La destruction du théâtre russe

D’un côté : protestations, départs pour l’étranger ou démissions pour cause de guerre ; de l’autre : exclusions, interpellations, amendes, spectacles déprogrammés pour non soutien affiché aux forces armées de la Fédération de Russie. Le paysage du théâtre russe est chamboulé, explosé, dévasté.

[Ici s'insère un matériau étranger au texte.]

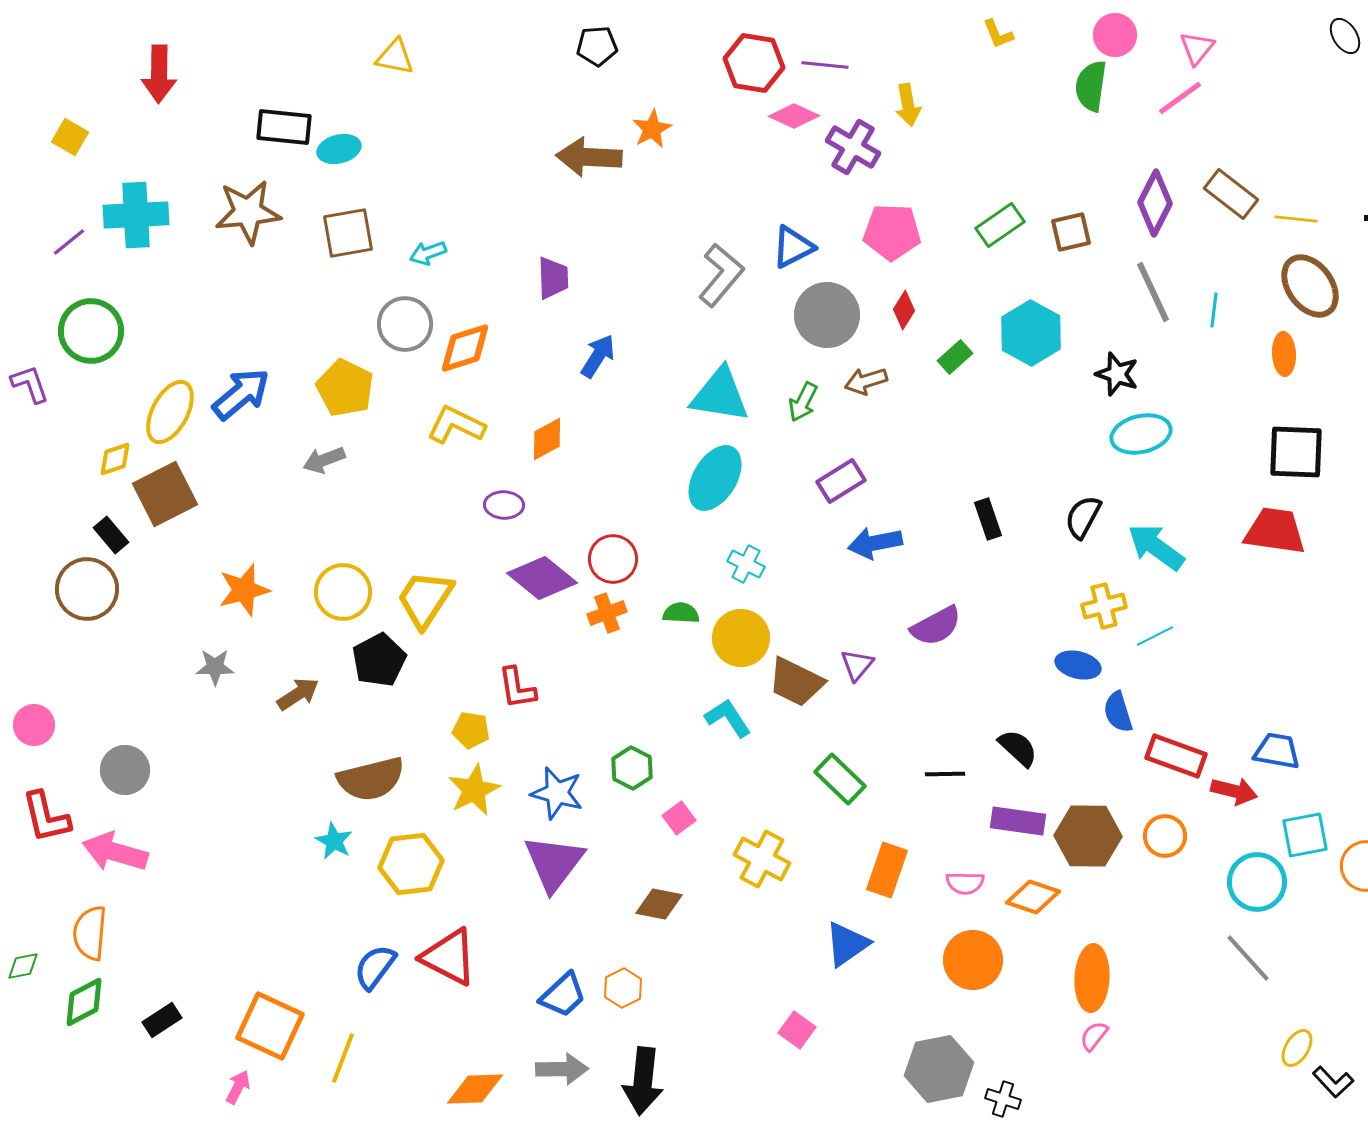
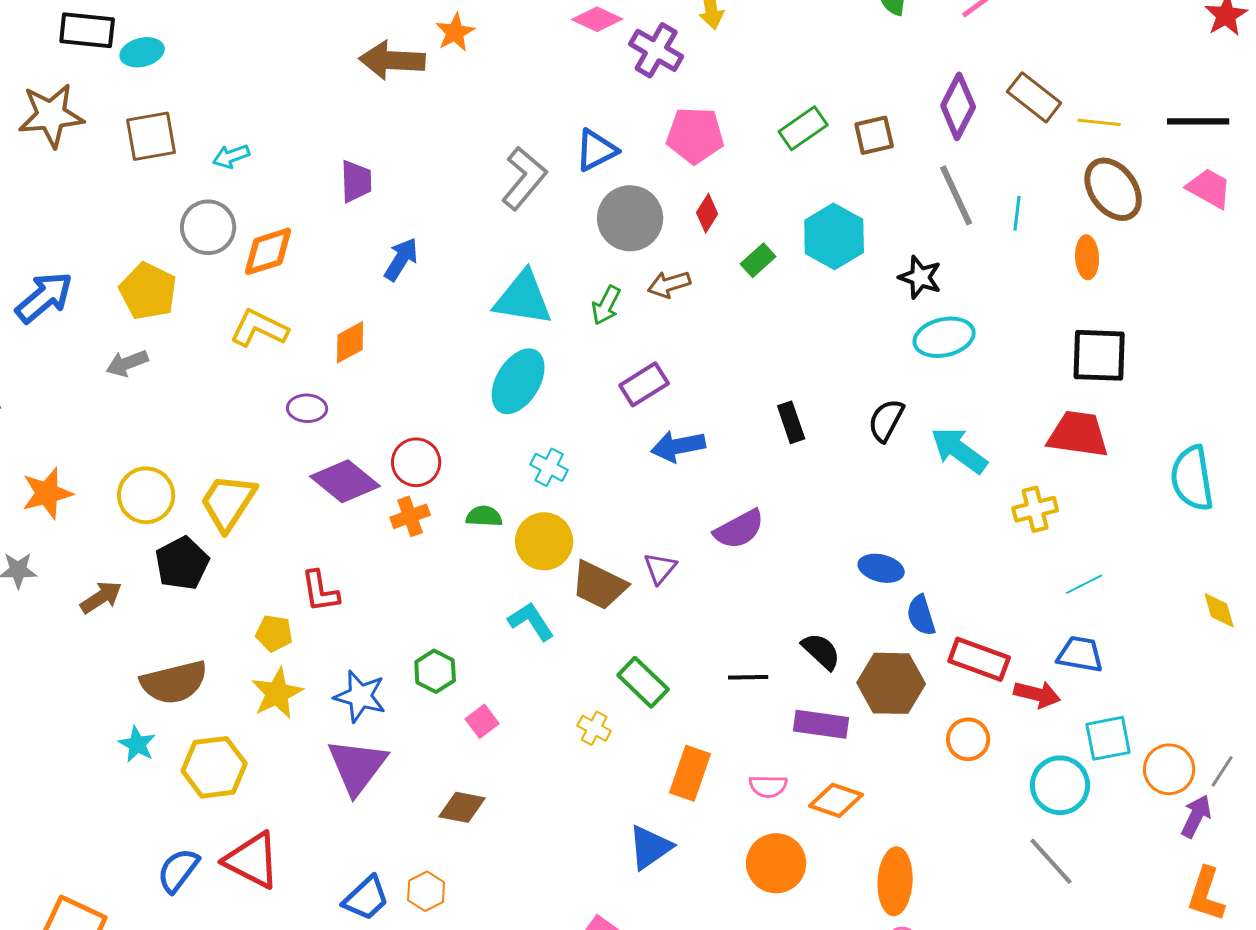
yellow cross: (1104, 606) -> (1035, 509), moved
cyan line: (1155, 636) -> (1084, 584), moved
brown hexagon: (1088, 836) -> (891, 683), moved
yellow cross: (762, 859) -> (594, 728), moved, size x0.6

Tiré du blogue de l’auteur.

Le 24 février 2022, jour un de « l’opération spéciale » visant à anéantir et annexer l’Ukraine, Elena Kovalskaia, la formidable directrice du Centre Meyerhold de Moscou démissionnait. Le lendemain le très bon metteur en scène Mindaugas Karabauskis, directeur du Théâtre Maïakovski de Moscou démissionnait à son tour et ses mises en scène ne tarderont pas à être retirées de l’affiche. La réaction ne s’est pas faite attendre. Trois jours plus tard, Dmitri Volkostrelov, le directeur artistique du centre Meyerhold était démis de ses fonctions, et, dans la foulée, on faisait fusionner le Centre Meyerhold avec le GITIS, l’école dramatique de Moscou, établissement affichant son soutien à la guerre. Depuis ce double mouvement n’a pas eu de cesse.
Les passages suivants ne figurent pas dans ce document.